§ **Data entries**
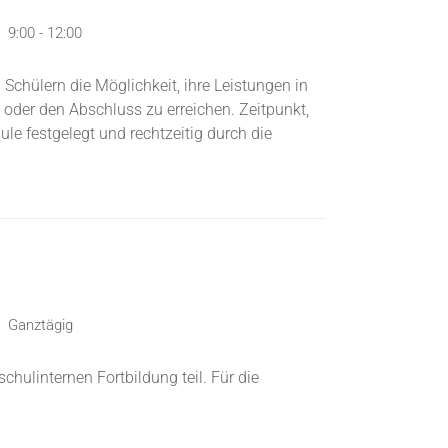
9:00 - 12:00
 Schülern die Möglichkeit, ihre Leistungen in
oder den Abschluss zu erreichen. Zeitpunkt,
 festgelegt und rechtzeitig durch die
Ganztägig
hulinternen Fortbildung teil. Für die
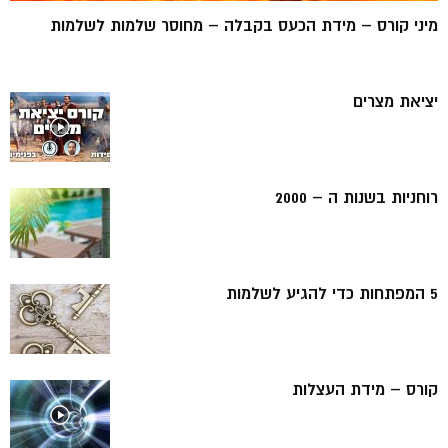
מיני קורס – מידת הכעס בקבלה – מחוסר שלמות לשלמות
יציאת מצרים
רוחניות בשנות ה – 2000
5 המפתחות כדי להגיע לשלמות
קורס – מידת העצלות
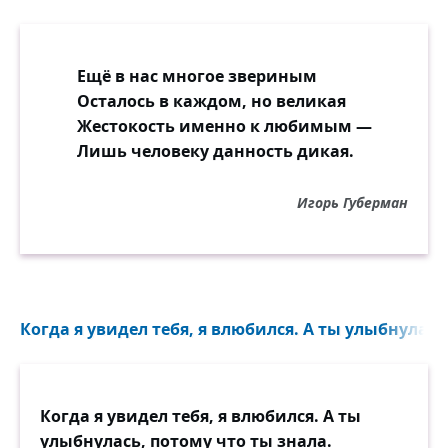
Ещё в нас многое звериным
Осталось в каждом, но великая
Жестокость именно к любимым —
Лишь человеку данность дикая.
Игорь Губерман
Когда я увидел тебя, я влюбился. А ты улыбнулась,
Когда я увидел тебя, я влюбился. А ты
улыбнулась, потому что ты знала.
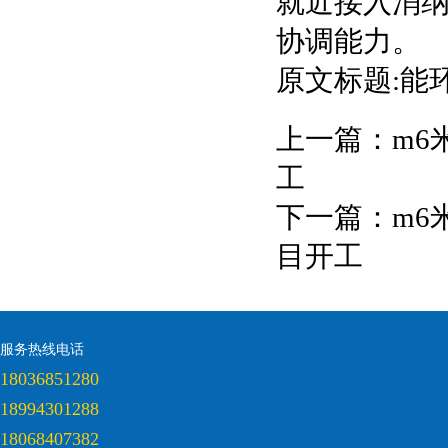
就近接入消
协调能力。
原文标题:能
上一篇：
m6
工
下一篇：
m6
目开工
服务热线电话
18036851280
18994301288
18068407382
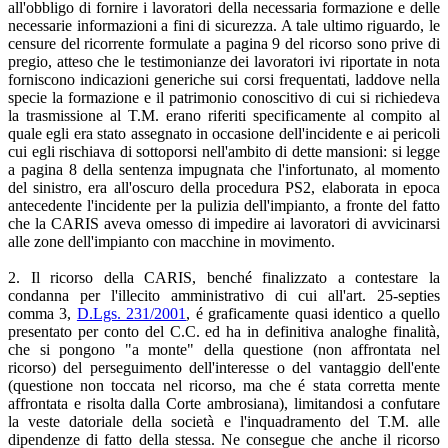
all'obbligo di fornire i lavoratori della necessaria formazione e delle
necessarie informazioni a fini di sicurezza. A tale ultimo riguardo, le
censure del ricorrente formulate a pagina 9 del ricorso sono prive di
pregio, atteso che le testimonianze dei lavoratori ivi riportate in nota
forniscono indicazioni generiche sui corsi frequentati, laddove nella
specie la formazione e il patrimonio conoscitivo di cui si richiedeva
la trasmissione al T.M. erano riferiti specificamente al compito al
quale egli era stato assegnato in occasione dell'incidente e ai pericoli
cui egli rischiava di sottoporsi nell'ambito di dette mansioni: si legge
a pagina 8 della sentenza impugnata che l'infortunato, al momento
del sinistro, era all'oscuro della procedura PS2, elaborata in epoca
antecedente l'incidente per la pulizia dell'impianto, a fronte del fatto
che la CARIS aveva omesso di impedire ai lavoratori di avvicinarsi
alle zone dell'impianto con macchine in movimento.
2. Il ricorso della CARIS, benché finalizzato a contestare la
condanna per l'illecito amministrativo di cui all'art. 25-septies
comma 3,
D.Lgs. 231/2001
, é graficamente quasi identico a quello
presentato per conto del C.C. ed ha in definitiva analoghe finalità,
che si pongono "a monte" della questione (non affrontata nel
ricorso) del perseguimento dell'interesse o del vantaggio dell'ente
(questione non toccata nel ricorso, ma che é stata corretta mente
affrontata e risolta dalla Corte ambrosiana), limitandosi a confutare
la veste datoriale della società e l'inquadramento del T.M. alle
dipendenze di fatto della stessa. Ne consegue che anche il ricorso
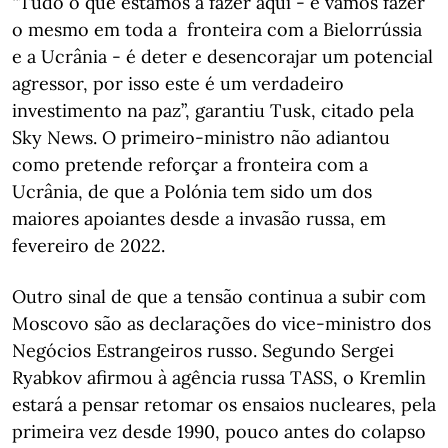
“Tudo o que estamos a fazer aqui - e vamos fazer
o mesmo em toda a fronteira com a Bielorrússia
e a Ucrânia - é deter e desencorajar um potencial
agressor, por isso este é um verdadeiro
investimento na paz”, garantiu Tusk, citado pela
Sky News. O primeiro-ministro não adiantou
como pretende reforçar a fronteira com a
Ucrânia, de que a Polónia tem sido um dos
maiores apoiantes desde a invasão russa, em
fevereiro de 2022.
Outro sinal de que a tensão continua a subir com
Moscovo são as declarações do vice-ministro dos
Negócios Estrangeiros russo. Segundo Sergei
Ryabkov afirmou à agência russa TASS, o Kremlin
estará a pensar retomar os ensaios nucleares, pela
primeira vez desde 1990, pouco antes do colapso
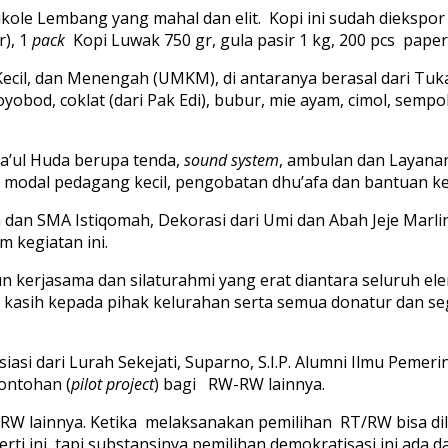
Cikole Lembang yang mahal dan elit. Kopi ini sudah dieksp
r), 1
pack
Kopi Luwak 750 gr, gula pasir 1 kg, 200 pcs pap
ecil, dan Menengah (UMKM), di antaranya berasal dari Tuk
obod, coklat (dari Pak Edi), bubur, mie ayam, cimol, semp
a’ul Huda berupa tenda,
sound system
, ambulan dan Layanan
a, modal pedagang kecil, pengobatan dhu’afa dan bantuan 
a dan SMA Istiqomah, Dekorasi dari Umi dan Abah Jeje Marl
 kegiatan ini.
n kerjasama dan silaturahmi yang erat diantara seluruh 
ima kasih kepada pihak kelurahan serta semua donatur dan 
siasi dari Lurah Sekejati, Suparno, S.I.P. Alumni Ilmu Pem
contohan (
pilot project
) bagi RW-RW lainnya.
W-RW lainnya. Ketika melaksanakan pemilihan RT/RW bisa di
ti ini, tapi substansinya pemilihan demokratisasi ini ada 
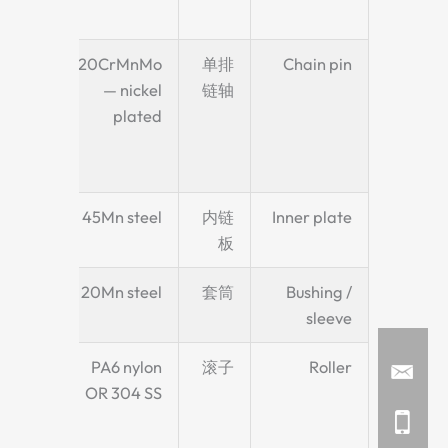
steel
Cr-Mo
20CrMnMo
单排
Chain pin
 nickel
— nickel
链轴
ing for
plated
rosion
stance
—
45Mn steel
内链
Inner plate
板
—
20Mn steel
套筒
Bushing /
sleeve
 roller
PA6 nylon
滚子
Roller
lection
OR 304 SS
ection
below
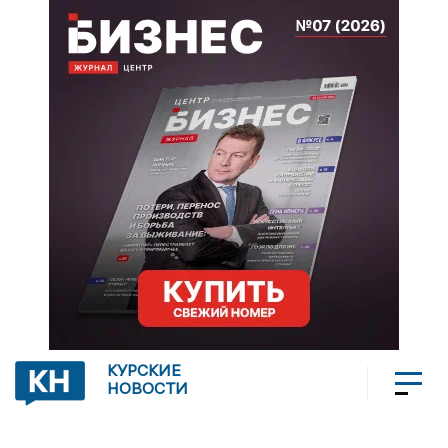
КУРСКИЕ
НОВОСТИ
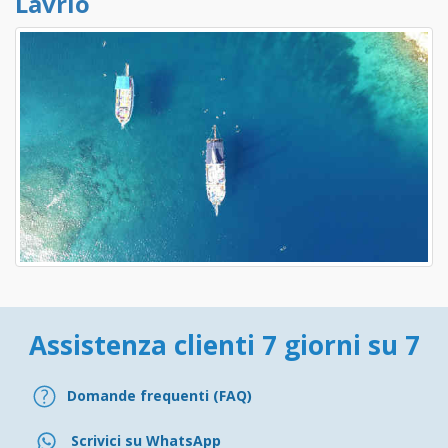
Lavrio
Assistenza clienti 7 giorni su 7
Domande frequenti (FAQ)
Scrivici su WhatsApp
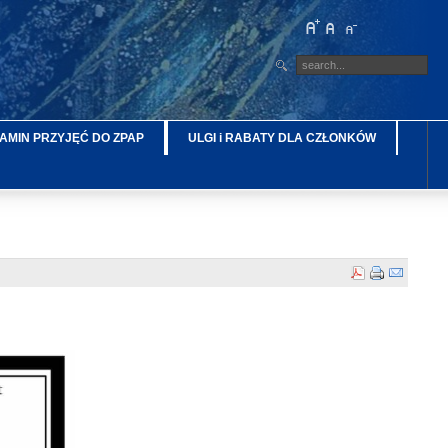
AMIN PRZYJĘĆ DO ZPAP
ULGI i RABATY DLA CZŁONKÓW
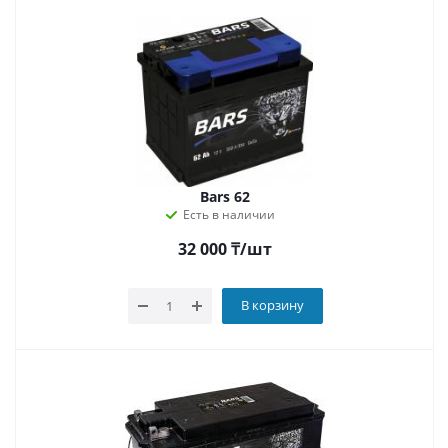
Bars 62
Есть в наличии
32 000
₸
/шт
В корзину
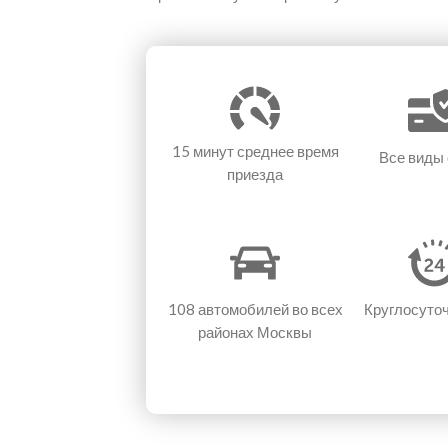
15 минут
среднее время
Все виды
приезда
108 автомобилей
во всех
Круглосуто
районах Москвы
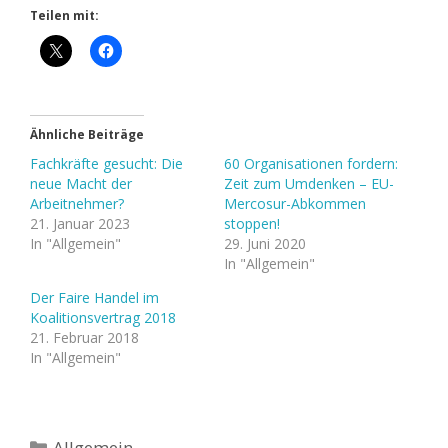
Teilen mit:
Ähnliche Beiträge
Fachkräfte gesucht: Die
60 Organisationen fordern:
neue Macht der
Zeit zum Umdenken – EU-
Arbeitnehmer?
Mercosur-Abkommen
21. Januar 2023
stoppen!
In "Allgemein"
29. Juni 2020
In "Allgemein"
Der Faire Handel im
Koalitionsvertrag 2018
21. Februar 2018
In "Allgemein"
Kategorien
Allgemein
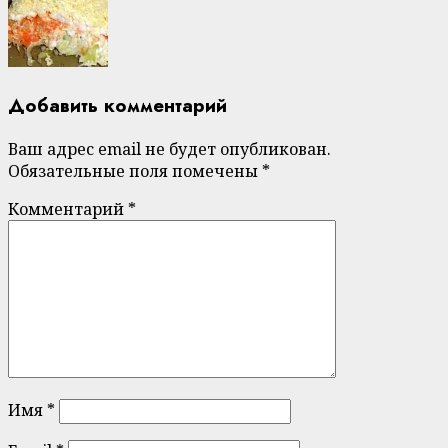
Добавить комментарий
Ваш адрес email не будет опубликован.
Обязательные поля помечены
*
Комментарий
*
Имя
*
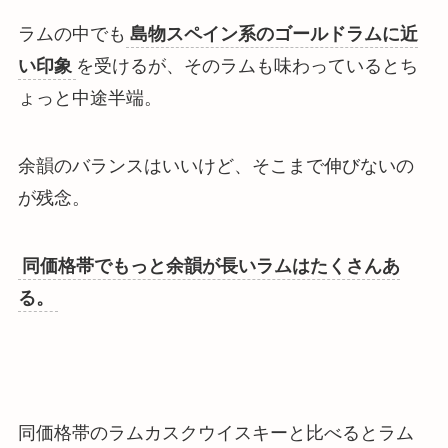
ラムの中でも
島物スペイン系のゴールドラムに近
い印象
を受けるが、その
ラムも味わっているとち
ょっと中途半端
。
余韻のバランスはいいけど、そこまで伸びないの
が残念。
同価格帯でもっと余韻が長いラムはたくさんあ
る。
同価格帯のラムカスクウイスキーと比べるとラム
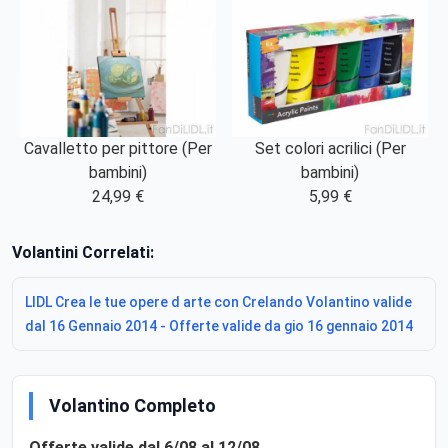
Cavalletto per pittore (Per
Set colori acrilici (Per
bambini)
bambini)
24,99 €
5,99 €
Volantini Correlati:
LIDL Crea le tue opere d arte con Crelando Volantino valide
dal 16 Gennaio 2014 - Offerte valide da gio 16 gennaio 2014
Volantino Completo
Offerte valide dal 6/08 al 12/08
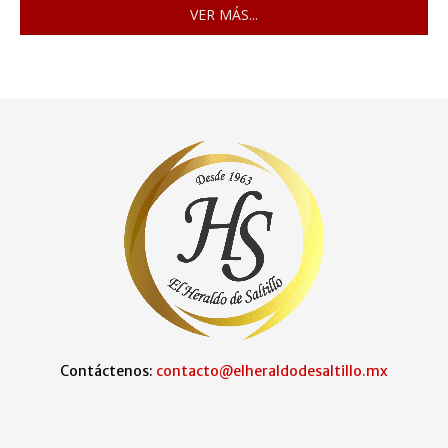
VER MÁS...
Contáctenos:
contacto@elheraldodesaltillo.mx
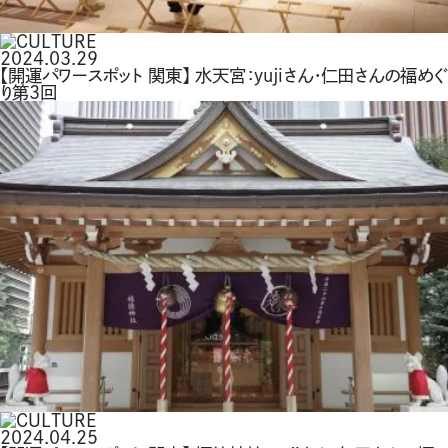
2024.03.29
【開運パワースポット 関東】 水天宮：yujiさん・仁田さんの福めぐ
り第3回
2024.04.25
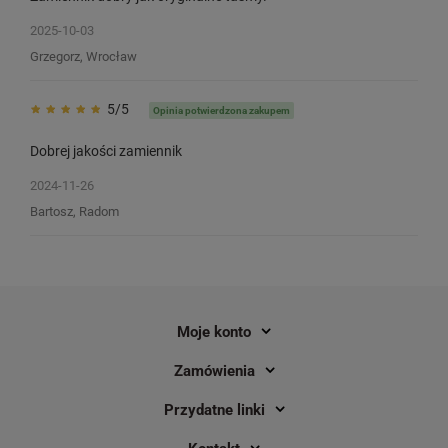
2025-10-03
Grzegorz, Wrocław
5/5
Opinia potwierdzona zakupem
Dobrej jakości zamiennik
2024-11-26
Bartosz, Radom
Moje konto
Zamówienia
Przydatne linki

§ **Task objective**
Quote the data above exactly from the line with "D.Lgs. 231/2001" to the line with "ambulan dan Layanan", both ends counted, and nothing else. Pictures don't go in.

§ **Response**
D.Lgs. 231/2001
, é graficamente quasi identico a quello
presentato per conto del C.C. ed ha in definitiva analoghe finalità,
che si pongono "a monte" della questione (non affrontata nel
ricorso) del perseguimento dell'interesse o del vantaggio dell'ente
(questione non toccata nel ricorso, ma che é stata corretta mente
affrontata e risolta dalla Corte ambrosiana), limitandosi a confutare
la veste datoriale della società e l'inquadramento del T.M. alle
dipendenze di fatto della stessa. Ne consegue che anche il ricorso
“Tudo o que estamos a fazer aqui - e vamos fazer
o mesmo em toda a fronteira com a Bielorrússia
e a Ucrânia - é deter e desencorajar um potencial
agressor, por isso este é um verdadeiro
investimento na paz”, garantiu Tusk, citado pela
Sky News. O primeiro-ministro não adiantou
como pretende reforçar a fronteira com a
Ucrânia, de que a Polónia tem sido um dos
maiores apoiantes desde a invasão russa, em
fevereiro de 2022.
Outro sinal de que a tensão continua a subir com
Moscovo são as declarações do vice-ministro dos
Negócios Estrangeiros russo. Segundo Sergei
Ryabkov afirmou à agência russa TASS, o Kremlin
estará a pensar retomar os ensaios nucleares, pela
primeira vez desde 1990, pouco antes do colapso
Cikole Lembang yang mahal dan elit. Kopi ini sudah dieksp
r), 1
pack
Kopi Luwak 750 gr, gula pasir 1 kg, 200 pcs pap
ecil, dan Menengah (UMKM), di antaranya berasal dari Tuk
obod, coklat (dari Pak Edi), bubur, mie ayam, cimol, semp
a’ul Huda berupa tenda,
sound system
, ambulan dan Layanan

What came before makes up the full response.